• EXERCISE REQUIREMENTS
Repeat, exactly as written, all of the entries, but not their pictures.

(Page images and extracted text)
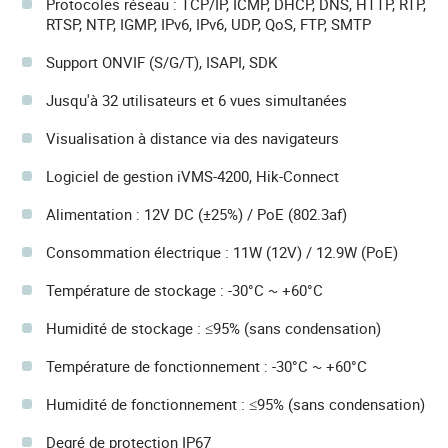
Protocoles réseau : TCP/IP, ICMP, DHCP, DNS, HTTP, RTP,
RTSP, NTP, IGMP, IPv6, IPv6, UDP, QoS, FTP, SMTP
Support ONVIF (S/G/T), ISAPI, SDK
Jusqu'à 32 utilisateurs et 6 vues simultanées
Visualisation à distance via des navigateurs
Logiciel de gestion iVMS-4200, Hik-Connect
Alimentation : 12V DC (±25%) / PoE (802.3af)
Consommation électrique : 11W (12V) / 12.9W (PoE)
Température de stockage : -30°C ~ +60°C
Humidité de stockage : ≤95% (sans condensation)
Température de fonctionnement : -30°C ~ +60°C
Humidité de fonctionnement : ≤95% (sans condensation)
Degré de protection IP67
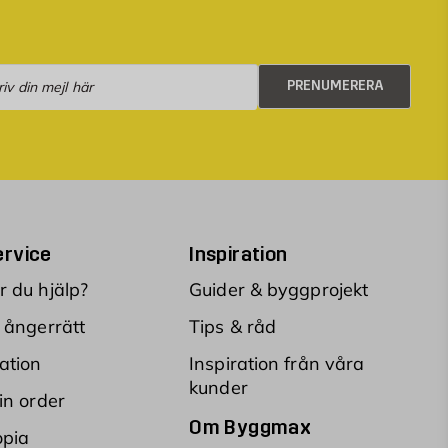
numerera
PRENUMERERA
rvice
Inspiration
 du hjälp?
Guider & byggprojekt
 ångerrätt
Tips & råd
ation
Inspiration från våra
kunder
in order
Om Byggmax
opia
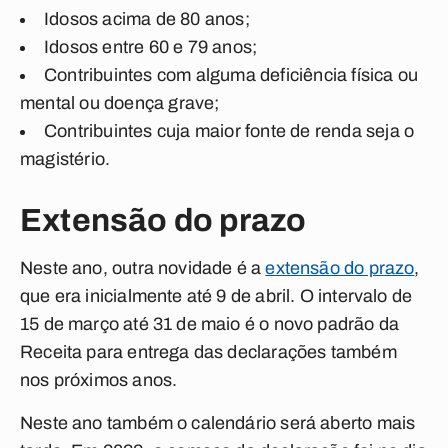
Idosos acima de 80 anos;
Idosos entre 60 e 79 anos;
Contribuintes com alguma deficiência física ou
mental ou doença grave;
Contribuintes cuja maior fonte de renda seja o
magistério.
Extensão do prazo
Neste ano, outra novidade é a
extensão do prazo
,
que era inicialmente até 9 de abril. O intervalo de
15 de março até 31 de maio é o novo padrão da
Receita para entrega das declarações também
nos próximos anos.
Neste ano também o calendário será aberto mais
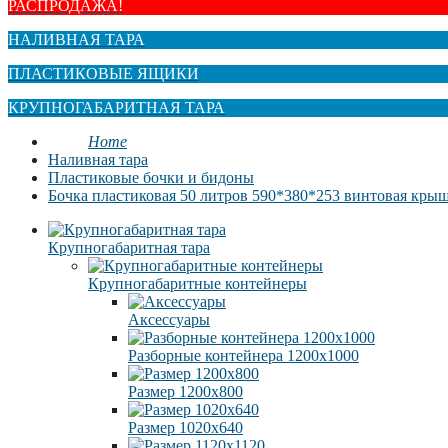
РАСПРОДАЖА!
НАЛИВНАЯ ТАРА
ПЛАСТИКОВЫЕ ЯЩИКИ
КРУПНОГАБАРИТНАЯ ТАРА
Home
Наливная тара
Пластиковые бочки и бидоны
Бочка пластиковая 50 литров 590*380*253 винтовая кры
Крупногабаритная тара
Крупногабаритные контейнеры
Аксессуары
Разборные контейнера 1200х1000
Размер 1200х800
Размер 1020х640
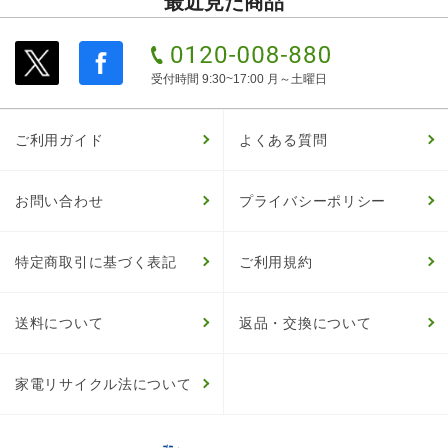
最近見た商品
受付時間 9:30~17:00 月～土曜日
ご利用ガイド
よくある質問
お問い合わせ
プライバシーポリシー
特定商取引に基づく表記
ご利用規約
送料について
返品・交換について
家電リサイクル法について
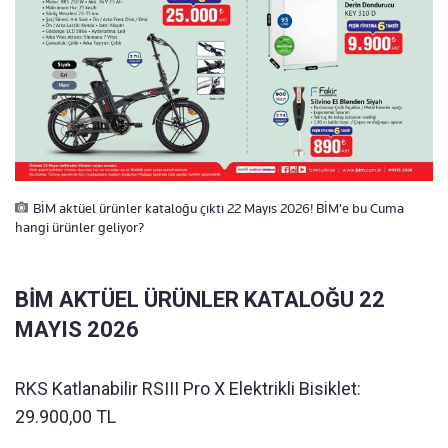
BİM aktüel ürünler kataloğu çıktı 22 Mayıs 2026! BİM'e bu Cuma
hangi ürünler geliyor?
BİM AKTÜEL ÜRÜNLER KATALOĞU 22
MAYIS 2026
RKS Katlanabilir RSIII Pro X Elektrikli Bisiklet:
29.900,00 TL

• RESPONSE TO THIS TASK
Protocoles réseau : TCP/IP, ICMP, DHCP, DNS, HTTP, RTP,
RTSP, NTP, IGMP, IPv6, IPv6, UDP, QoS, FTP, SMTP
Support ONVIF (S/G/T), ISAPI, SDK
Jusqu'à 32 utilisateurs et 6 vues simultanées
Visualisation à distance via des navigateurs
Logiciel de gestion iVMS-4200, Hik-Connect
Alimentation : 12V DC (±25%) / PoE (802.3af)
Consommation électrique : 11W (12V) / 12.9W (PoE)
Température de stockage : -30°C ~ +60°C
Humidité de stockage : ≤95% (sans condensation)
Température de fonctionnement : -30°C ~ +60°C
Humidité de fonctionnement : ≤95% (sans condensation)
Degré de protection IP67
numerera
PRENUMERERA
rvice
Inspiration
 du hjälp?
Guider & byggprojekt
 ångerrätt
Tips & råd
ation
Inspiration från våra
kunder
in order
Om Byggmax
opia
Idosos acima de 80 anos;
Idosos entre 60 e 79 anos;
Contribuintes com alguma deficiência física ou
mental ou doença grave;
Contribuintes cuja maior fonte de renda seja o
magistério.
Extensão do prazo
Neste ano, outra novidade é a
extensão do prazo
,
que era inicialmente até 9 de abril. O intervalo de
15 de março até 31 de maio é o novo padrão da
Receita para entrega das declarações também
nos próximos anos.
Neste ano também o calendário será aberto mais
РАСПРОДАЖА!
НАЛИВНАЯ ТАРА
ПЛАСТИКОВЫЕ ЯЩИКИ
КРУПНОГАБАРИТНАЯ ТАРА
Home
Наливная тара
Пластиковые бочки и бидоны
Бочка пластиковая 50 литров 590*380*253 винтовая кры
Крупногабаритная тара
Крупногабаритные контейнеры
Аксессуары
Разборные контейнера 1200х1000
Размер 1200х800
Размер 1020х640
最近見た商品
受付時間 9:30~17:00 月～土曜日
ご利用ガイド
よくある質問
お問い合わせ
プライバシーポリシー
特定商取引に基づく表記
ご利用規約
送料について
返品・交換について
家電リサイクル法について
BİM aktüel ürünler kataloğu çıktı 22 Mayıs 2026! BİM'e bu Cuma
hangi ürünler geliyor?
BİM AKTÜEL ÜRÜNLER KATALOĞU 22
MAYIS 2026
RKS Katlanabilir RSIII Pro X Elektrikli Bisiklet:
29.900,00 TL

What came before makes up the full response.